No one has the required skills
How to Handle:
Return null or an appropriate indicator that a valid team cannot be formed.
Single person has all required skills
How to Handle:
Return an array containing only that person's index as the smallest sufficient team.
Large number of people and skills (scalability)
How to Handle:
Optimize the bitmasking or dynamic programming approach to ensure efficient computation within time and memory limits.

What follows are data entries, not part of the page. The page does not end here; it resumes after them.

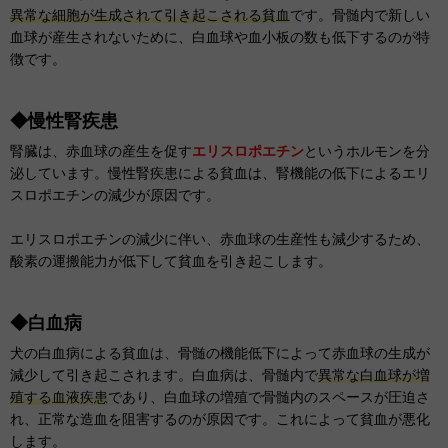
異常な細胞が生成されて引き起こされる貧血
です。
骨髄内で新しい
血球が産生されないために、白血球や血小板の数も低下するのが特
徴です。
◆慢性腎疾患
腎臓は、赤血球の産生を促す
エリスロポエチン
というホルモンを分
泌しています。慢性腎疾患による貧血は、腎機能の低下によるエリ
スロポエチンの減少が原因です。
エリスロポエチンの減少に伴い、赤血球の生産性も減少するため、
酸素の運搬能力が低下して貧血を引き起こします。
◆白血病
犬の白血病による貧血は、骨髄の機能低下によって赤血球の生成が
減少して引き起こされます。白血病は、骨髄内で
異常な白血球が増
殖する血液疾患
であり、白血球の増殖で骨髄内のスペースが圧迫さ
れ、正常な造血を阻害するのが原因です。これによって貧血が悪化
します。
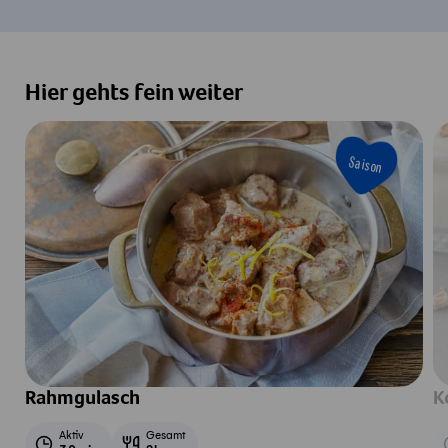
Hier gehts fein weiter
Saison
Rahmgulasch
K
Aktiv
Gesamt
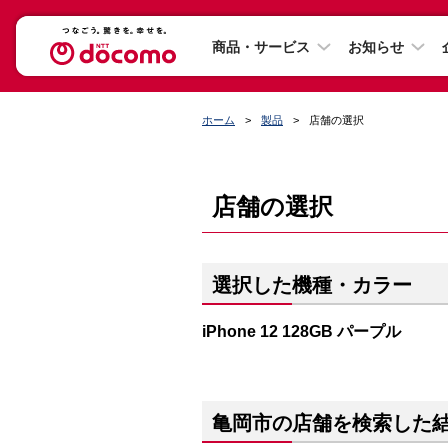
商品・サービス
お知らせ
ホーム
製品
店舗の選択
店舗の選択
選択した機種・カラー
iPhone 12 128GB パープル
亀岡市の店舗を検索した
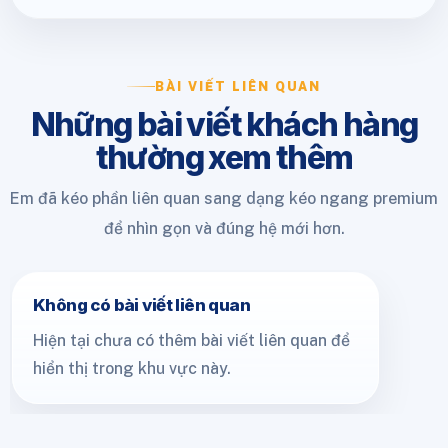
BÀI VIẾT LIÊN QUAN
Những bài viết khách hàng
thường xem thêm
Em đã kéo phần liên quan sang dạng kéo ngang premium
để nhìn gọn và đúng hệ mới hơn.
Không có bài viết liên quan
Hiện tại chưa có thêm bài viết liên quan để
hiển thị trong khu vực này.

Skills are duplicates within the required skills list
How to Handle:
Deduplicate the skills to ensure correct bitmasking and prevent incorrect matching.
People have duplicate skills
How to Handle:
The algorithm should handle duplicate skills without issue, as it checks for presence of all required skills overall, not skill uniqueness per person.
Multiple possible smallest sufficient teams
How to Handle:
Return any one of the valid smallest sufficient teams, as the problem statement does not specify a preference.